Monday, May 12, 2008

Georgia- Another needless confrontation???

I read a post at Anti-war.com written by Doug Bandow
entitled; "Another Needless Confrontation : Stay out of the Russian-Georgian crossfire"

It was an interesting read, a general historical review, a humourous mention of how the average American doesn't realize that Georgia is actually a country, and not just a state in the US.
However when I got to this part;
Georgia is irrelevant to allied security and brings no military assets to the table. It has put a few troops into Iraq, but while the burden on Tbilisi might be real, the value to the U.S. is minimal. Most importantly, including Georgia in NATO would force the alliance to take Georgia's side against Russia in any territorial disputes.
or this part;

In short, nothing going on in Georgia is worth a confrontation with Moscow. Certainly nothing concerning Abkhazia and South Ossetia.

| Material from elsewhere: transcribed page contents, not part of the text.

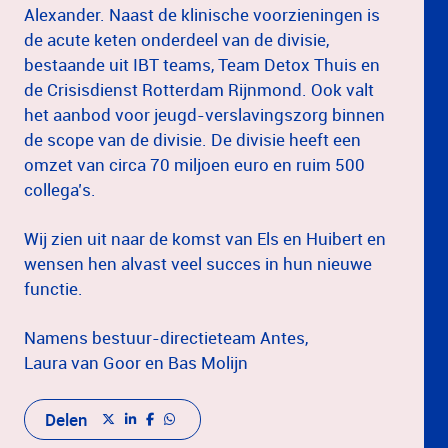
Alexander. Naast de klinische voorzieningen is
de acute keten onderdeel van de divisie,
bestaande uit IBT teams, Team Detox Thuis en
de Crisisdienst Rotterdam Rijnmond. Ook valt
het aanbod voor jeugd-verslavingszorg binnen
de scope van de divisie. De divisie heeft een
omzet van circa 70 miljoen euro en ruim 500
collega’s.
Wij zien uit naar de komst van Els en Huibert en
wensen hen alvast veel succes in hun nieuwe
functie.
Namens bestuur-directieteam Antes,
Laura van Goor en Bas Molijn
Delen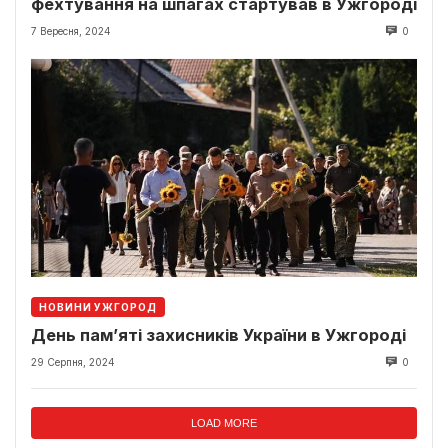
фехтування на шпагах стартував в Ужгороді
7 Вересня, 2024
0
НОВИНИ УЖГОРОД
День пам’яті захисників України в Ужгороді
29 Серпня, 2024
0
LOAD MORE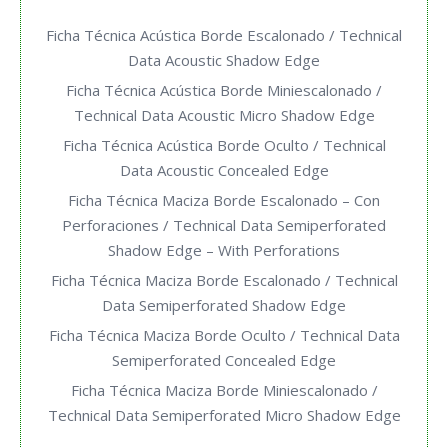
Ficha Técnica Acústica Borde Escalonado / Technical
Data Acoustic Shadow Edge
Ficha Técnica Acústica Borde Miniescalonado /
Technical Data Acoustic Micro Shadow Edge
Ficha Técnica Acústica Borde Oculto / Technical
Data Acoustic Concealed Edge
Ficha Técnica Maciza Borde Escalonado – Con
Perforaciones / Technical Data Semiperforated
Shadow Edge – With Perforations
Ficha Técnica Maciza Borde Escalonado / Technical
Data Semiperforated Shadow Edge
Ficha Técnica Maciza Borde Oculto / Technical Data
Semiperforated Concealed Edge
Ficha Técnica Maciza Borde Miniescalonado /
Technical Data Semiperforated Micro Shadow Edge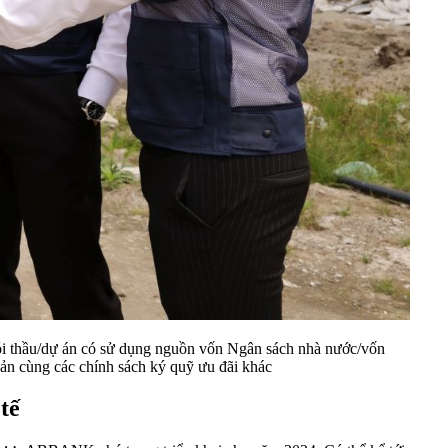
 gói thầu/dự án có sử dụng nguồn vốn Ngân sách nhà nước/vốn
ản cùng các chính sách ký quỹ ưu đãi khác
tế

I was left scratching my head. How is this possible? If there is nothing in or about Georgia worth all this fuss with Russia, then why all this fuss?
Why did the US take an active, though covert roll, using for example NGO's such as the NED,
in the Rose Revolution?
Here is a quote from former Georgian leader, Eduard Shevardnadze, who was ousted in the revolution.
"I don't want to talk about theUnited States. They have various bases of power, democratic institutes... various structures, there are embassies. Some participated, some helped, some aided. I don't think the administration itself participated in what happened in Georgia. The West supports realistic power. They saw, they were convinced that others had come to power. They said to themselves: 'Shevardnadze was a good person, we cooperated with him well, but everything comes to an end, he has a year, year and a half left (in his presidency) and then he has to leave.' Who are we going to deal with afterwards? They looked for someone and found those three [Nino Burjanadze, currently acting president; Zurab Zhvania, State Minister; and Saakashvili]."


He makes it clear that the interests of the US played a role in his ousting.

So, Georgia, a nation that is claimed in the article by Doug Bandow, to be of no real importance to the US, saw the US play an important role in the removal of it's leader. A country that had an already 'friendly' (compliant) leader ousted, to make way for an even more compliant leadership has to be of some value, has to be of some vital interest? Additionally, why at this time would George Bush lobby so strongly for Georgia to join NATO?

There has to be something important about this geographical bit of land?
In all the reading I had done on Georgia, past and present, I knew somewhere I had stumbled upon news of a pipeline, of strategic importance.

Georgia Hopes for Boost from Caspian Pipeline

April 19, 2006 · Starting this summer, a new $4 billion pipeline is expected to begin pumping crude oil from the former Soviet Republic of Azerbaijan to a Turkish port on the Mediterranean Sea. To get there, the pipeline passes through neighboring Georgia, a small, impoverished republic that has no energy resources of its own.

Analysts say Georgia is the weakest link in this energy project, which has strong support from the U.S. government.

Georgia's leaders hope the pipeline will help transform the country from an impoverished backwater to a member of NATO and a vital supplier of energy to the West.

I would assume that the Baku-Tbilisi-Ceyhan pipeline is of vital importance. Let's look at the map of the pipeline;



Georgia looks integral to the path of the pipeline?

So how is it the author of the article makes the claim of Georgia's irrelevance, when that does not seem to be the case? I want to be quite clear , I am not advocating for intervention in questioning that article writers contention,
I am wondering how or why the writer did not make note of the oil pipeline as the primary reason for US/ Western concern?